**Source information:**
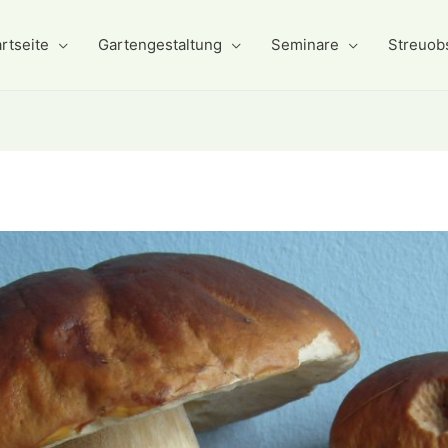
rtseite
Gartengestaltung
Seminare
Streuob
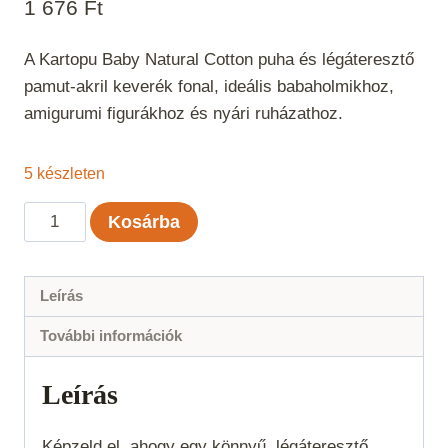
1 676
Ft
A Kartopu Baby Natural Cotton puha és légáteresztő
pamut-akril keverék fonal, ideális babaholmikhoz,
amigurumi figurákhoz és nyári ruházathoz.
5 készleten
Kartopu
Kosárba
Baby
Natural
Cotton
Leírás
-
További információk
Napsárga
318
Leírás
mennyiség
Képzeld el, ahogy egy könnyű, légáteresztő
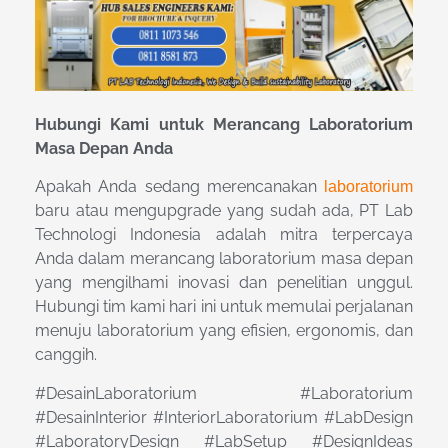
Hubungi Kami untuk Merancang Laboratorium
Masa Depan Anda
Apakah Anda sedang merencanakan
laboratorium
baru atau mengupgrade yang sudah ada, PT Lab
Technologi Indonesia adalah mitra terpercaya
Anda dalam merancang laboratorium masa depan
yang mengilhami inovasi dan penelitian unggul.
Hubungi tim kami hari ini untuk memulai perjalanan
menuju laboratorium yang efisien, ergonomis, dan
canggih.
#DesainLaboratorium #Laboratorium
#DesainInterior #InteriorLaboratorium #LabDesign
#LaboratoryDesign #LabSetup #DesignIdeas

**Task statement:** Find the word "légáteresztő" in the material, then list each line that holds it.

**Answer below:**
A Kartopu Baby Natural Cotton puha és légáteresztő
Képzeld el, ahogy egy könnyű, légáteresztő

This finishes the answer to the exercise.